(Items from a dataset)
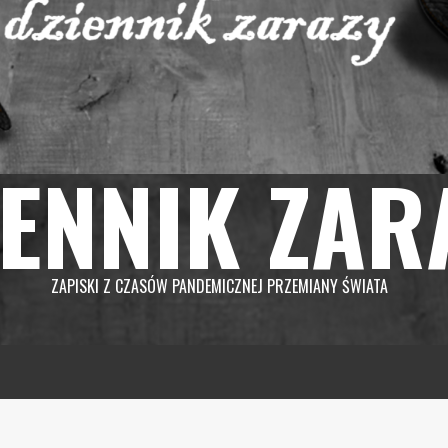
IENNIK ZAR
ZAPISKI Z CZASÓW PANDEMICZNEJ PRZEMIANY ŚWIATA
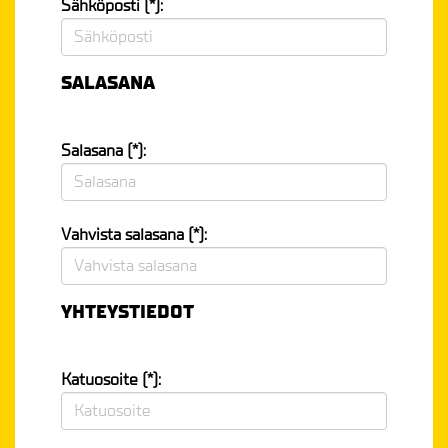
Sähköposti (*):
SALASANA
Salasana (*):
Vahvista salasana (*):
YHTEYSTIEDOT
Katuosoite (*):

- **Exercise**
An exact copy of the records above is needed, free of pictures.

- **Answer to this exercise**
IENNIK ZAR
ZAPISKI Z CZASÓW PANDEMICZNEJ PRZEMIANY ŚWIATA
Sähköposti (*):
SALASANA
Salasana (*):
Vahvista salasana (*):
YHTEYSTIEDOT
Katuosoite (*):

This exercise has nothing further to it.